━━ WORKING DATA

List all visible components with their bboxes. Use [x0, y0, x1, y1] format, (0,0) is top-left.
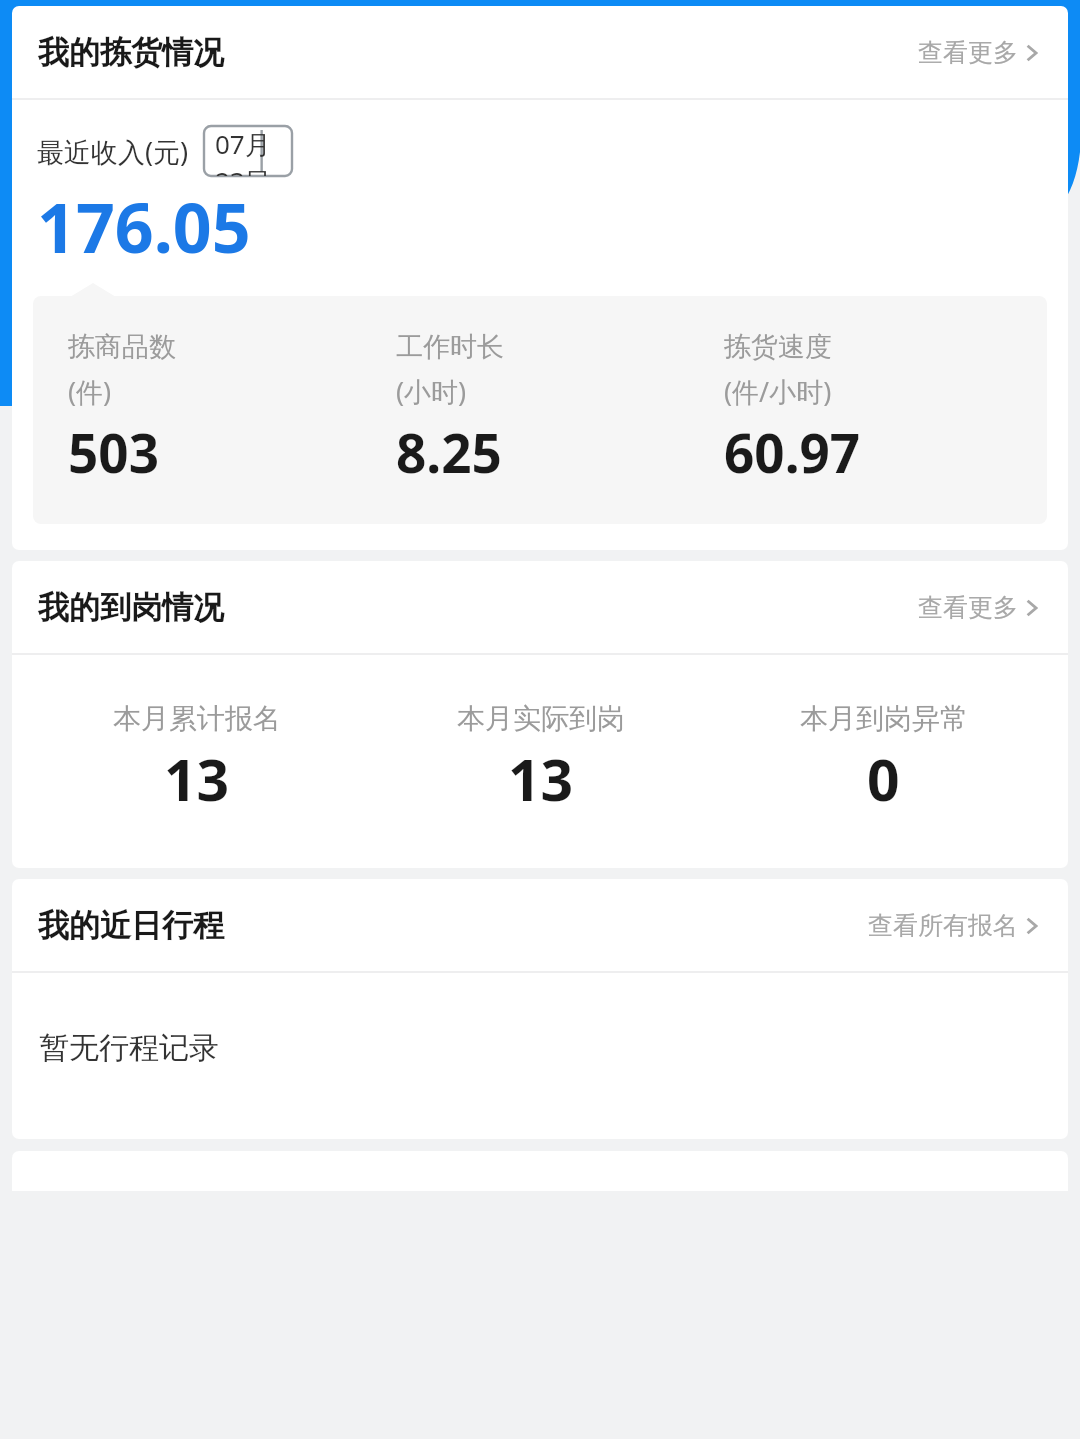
- staticText: 暂无行程记录: [39, 1029, 219, 1067]
- staticText: 查看所有报名: [868, 910, 1018, 941]
- staticText: 我的到岗情况: [38, 588, 224, 627]
- staticText: 拣商品数: [68, 330, 176, 364]
- staticText: 本月累计报名: [113, 701, 281, 736]
- button[interactable]: 我的到岗情况: [12, 561, 1068, 868]
- button[interactable]: 查看所有报名: [864, 906, 1042, 945]
- staticText: 我的近日行程: [38, 906, 224, 945]
- button[interactable]: 我的拣货情况: [12, 6, 1068, 550]
- staticText: 176.05: [37, 180, 251, 273]
- button[interactable]: Select date: [204, 126, 292, 176]
- staticText: 最近收入(元): [37, 133, 189, 170]
- staticText: 60.97: [724, 416, 861, 488]
- staticText: (件): [68, 373, 112, 410]
- staticText: 503: [68, 416, 159, 488]
- staticText: 本月实际到岗: [457, 701, 625, 736]
- button[interactable]: 查看更多: [914, 588, 1042, 627]
- staticText: 工作时长: [396, 330, 504, 364]
- staticText: 本月到岗异常: [800, 701, 968, 736]
- staticText: (件/小时): [724, 373, 832, 410]
- staticText: 拣货速度: [724, 330, 832, 364]
- staticText: 0: [867, 740, 900, 818]
- staticText: 13: [508, 740, 574, 818]
- button[interactable]: 查看更多: [914, 33, 1042, 72]
- staticText: 查看更多: [918, 37, 1018, 68]
- staticText: 07月23日: [215, 126, 281, 176]
- staticText: 13: [164, 740, 230, 818]
- staticText: (小时): [396, 373, 467, 410]
- button[interactable]: 我的近日行程: [12, 879, 1068, 1139]
- staticText: 查看更多: [918, 592, 1018, 623]
- staticText: 8.25: [396, 416, 502, 488]
- staticText: 我的拣货情况: [38, 33, 224, 72]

━━━━

**WORK TO BE COMPLETED:**
Retype each entry above character for character; pictures stay out.

**WORKED SOLUTION:**
List all visible components with their bboxes. Use [x0, y0, x1, y1] format, (0,0) is top-left.
- staticText: 暂无行程记录: [39, 1029, 219, 1067]
- staticText: 查看所有报名: [868, 910, 1018, 941]
- staticText: 我的到岗情况: [38, 588, 224, 627]
- staticText: 拣商品数: [68, 330, 176, 364]
- staticText: 本月累计报名: [113, 701, 281, 736]
- button[interactable]: 我的到岗情况: [12, 561, 1068, 868]
- button[interactable]: 查看所有报名: [864, 906, 1042, 945]
- staticText: 我的近日行程: [38, 906, 224, 945]
- button[interactable]: 我的拣货情况: [12, 6, 1068, 550]
- staticText: 176.05: [37, 180, 251, 273]
- button[interactable]: Select date: [204, 126, 292, 176]
- staticText: 最近收入(元): [37, 133, 189, 170]
- staticText: 60.97: [724, 416, 861, 488]
- staticText: (件): [68, 373, 112, 410]
- staticText: 503: [68, 416, 159, 488]
- staticText: 本月实际到岗: [457, 701, 625, 736]
- button[interactable]: 查看更多: [914, 588, 1042, 627]
- staticText: 工作时长: [396, 330, 504, 364]
- staticText: 本月到岗异常: [800, 701, 968, 736]
- staticText: (件/小时): [724, 373, 832, 410]
- staticText: 拣货速度: [724, 330, 832, 364]
- staticText: 0: [867, 740, 900, 818]
- staticText: 13: [508, 740, 574, 818]
- button[interactable]: 查看更多: [914, 33, 1042, 72]
- staticText: 查看更多: [918, 37, 1018, 68]
- staticText: 07月23日: [215, 126, 281, 176]
- staticText: 13: [164, 740, 230, 818]
- staticText: (小时): [396, 373, 467, 410]
- button[interactable]: 我的近日行程: [12, 879, 1068, 1139]
- staticText: 查看更多: [918, 592, 1018, 623]
- staticText: 8.25: [396, 416, 502, 488]
- staticText: 我的拣货情况: [38, 33, 224, 72]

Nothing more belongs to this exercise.